[DATA IN THIS EXERCISE]
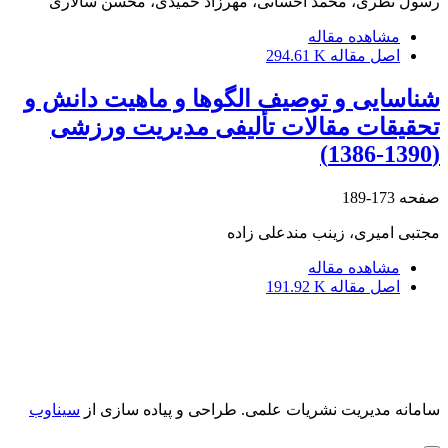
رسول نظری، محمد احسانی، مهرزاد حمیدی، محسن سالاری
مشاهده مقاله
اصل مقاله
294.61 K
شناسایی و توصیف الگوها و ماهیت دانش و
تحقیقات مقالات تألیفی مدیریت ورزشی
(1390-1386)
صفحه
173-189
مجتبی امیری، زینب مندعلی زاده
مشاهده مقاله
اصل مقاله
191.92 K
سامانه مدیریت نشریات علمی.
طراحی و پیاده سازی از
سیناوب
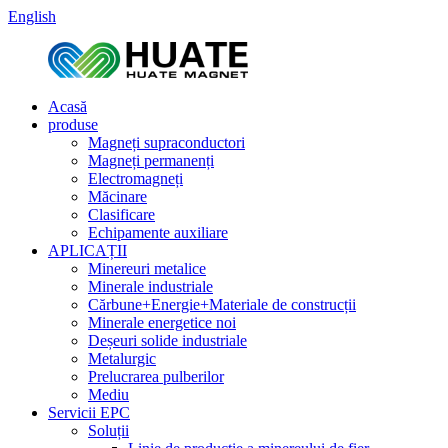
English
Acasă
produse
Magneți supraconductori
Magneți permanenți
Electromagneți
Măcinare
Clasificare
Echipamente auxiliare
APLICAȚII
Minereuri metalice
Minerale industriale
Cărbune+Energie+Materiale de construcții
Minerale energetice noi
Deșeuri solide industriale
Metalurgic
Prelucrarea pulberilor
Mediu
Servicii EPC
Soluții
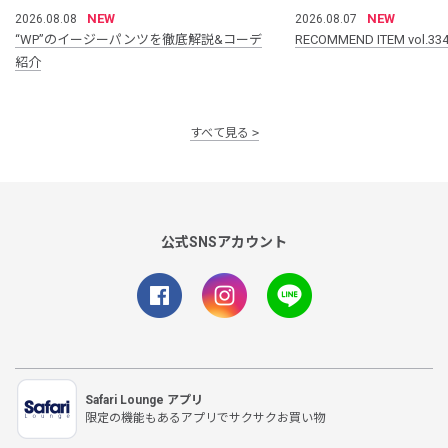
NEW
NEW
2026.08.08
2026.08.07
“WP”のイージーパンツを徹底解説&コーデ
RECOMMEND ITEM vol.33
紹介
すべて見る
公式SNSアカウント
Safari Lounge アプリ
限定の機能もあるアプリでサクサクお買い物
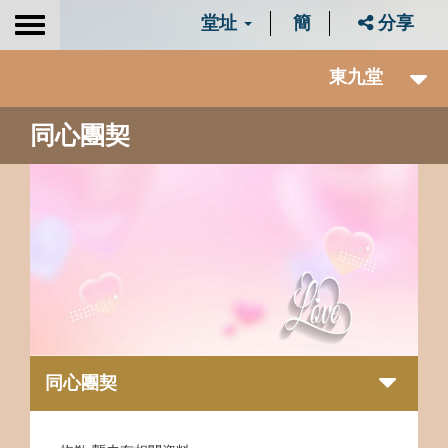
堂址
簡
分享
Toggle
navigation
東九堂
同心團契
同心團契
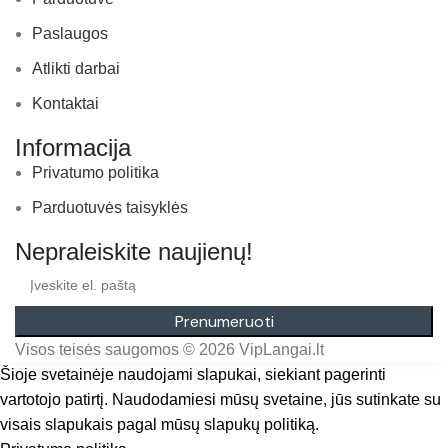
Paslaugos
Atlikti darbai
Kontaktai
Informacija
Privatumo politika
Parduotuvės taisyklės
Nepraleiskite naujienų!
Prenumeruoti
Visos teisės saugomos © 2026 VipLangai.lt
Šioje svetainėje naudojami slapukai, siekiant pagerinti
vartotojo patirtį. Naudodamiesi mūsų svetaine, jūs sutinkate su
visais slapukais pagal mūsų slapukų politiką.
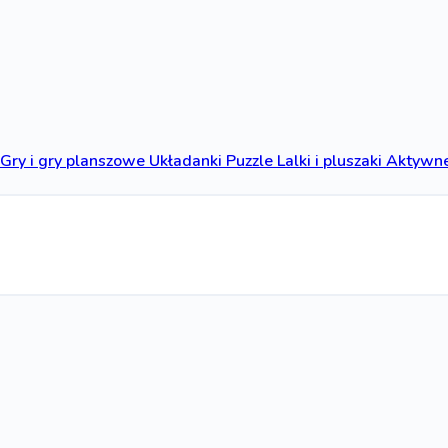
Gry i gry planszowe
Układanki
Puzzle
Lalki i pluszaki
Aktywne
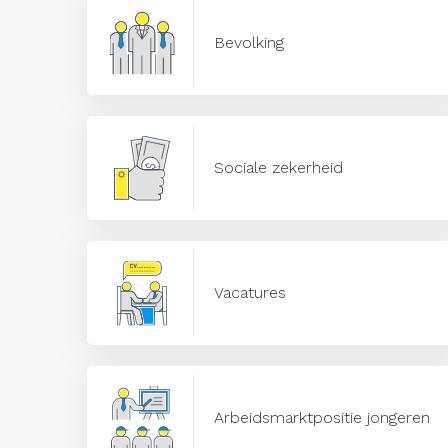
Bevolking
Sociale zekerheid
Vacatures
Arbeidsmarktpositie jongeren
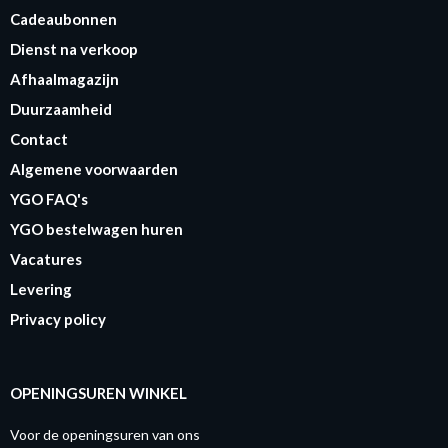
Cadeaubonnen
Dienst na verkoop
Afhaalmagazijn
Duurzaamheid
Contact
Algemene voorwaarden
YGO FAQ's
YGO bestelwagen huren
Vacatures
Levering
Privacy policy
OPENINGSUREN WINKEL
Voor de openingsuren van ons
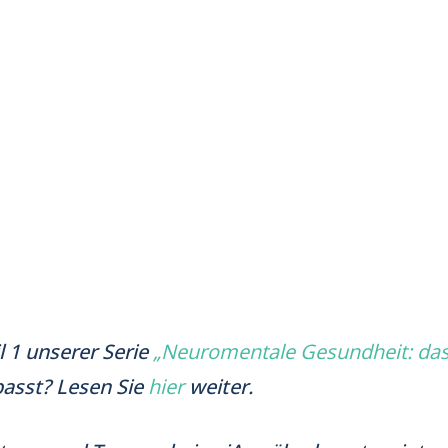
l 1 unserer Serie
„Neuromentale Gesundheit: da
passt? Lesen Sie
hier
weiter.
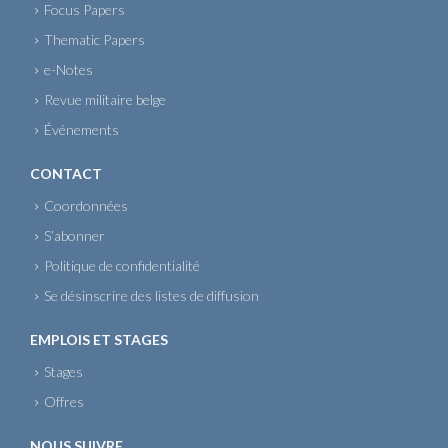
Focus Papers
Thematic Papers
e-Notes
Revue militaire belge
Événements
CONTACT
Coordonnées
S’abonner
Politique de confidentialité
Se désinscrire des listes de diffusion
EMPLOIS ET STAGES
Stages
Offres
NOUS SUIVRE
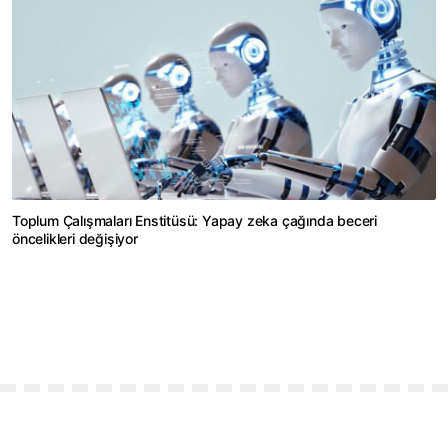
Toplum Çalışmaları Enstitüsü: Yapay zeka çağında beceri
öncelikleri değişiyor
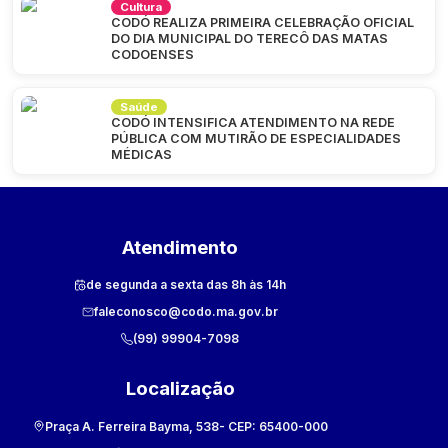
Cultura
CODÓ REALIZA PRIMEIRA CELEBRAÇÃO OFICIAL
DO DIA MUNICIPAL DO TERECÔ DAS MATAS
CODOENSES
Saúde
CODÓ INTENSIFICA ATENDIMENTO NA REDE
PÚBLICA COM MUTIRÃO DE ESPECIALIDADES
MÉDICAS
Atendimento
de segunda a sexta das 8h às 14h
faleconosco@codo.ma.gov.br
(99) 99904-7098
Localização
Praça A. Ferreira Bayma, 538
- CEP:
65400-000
[/DATA IN THIS EXERCISE]
WHAT TO DO
From the first line of the entries above down to the line holding "Visos teisės saugomos © 2026 VipLangai.lt", quote each line exactly and nothing else, skipping pictures.

RESULT FOR THIS TASK
رسول نظری، محمد احسانی، مهرزاد حمیدی، محسن سالاری
مشاهده مقاله
اصل مقاله
294.61 K
شناسایی و توصیف الگوها و ماهیت دانش و
تحقیقات مقالات تألیفی مدیریت ورزشی
(1390-1386)
صفحه
173-189
مجتبی امیری، زینب مندعلی زاده
مشاهده مقاله
اصل مقاله
191.92 K
سامانه مدیریت نشریات علمی.
طراحی و پیاده سازی از
سیناوب
English
Acasă
produse
Magneți supraconductori
Magneți permanenți
Electromagneți
Măcinare
Clasificare
Echipamente auxiliare
APLICAȚII
Minereuri metalice
Minerale industriale
Cărbune+Energie+Materiale de construcții
Minerale energetice noi
Deșeuri solide industriale
Metalurgic
Prelucrarea pulberilor
Mediu
Servicii EPC
Soluții
NEW
NEW
2026.08.08
2026.08.07
“WP”のイージーパンツを徹底解説&コーデ
RECOMMEND ITEM vol.33
紹介
すべて見る
公式SNSアカウント
Safari Lounge アプリ
限定の機能もあるアプリでサクサクお買い物
堂址
簡
分享
Toggle
navigation
東九堂
同心團契
同心團契
Paslaugos
Atlikti darbai
Kontaktai
Informacija
Privatumo politika
Parduotuvės taisyklės
Nepraleiskite naujienų!
Prenumeruoti
Visos teisės saugomos © 2026 VipLangai.lt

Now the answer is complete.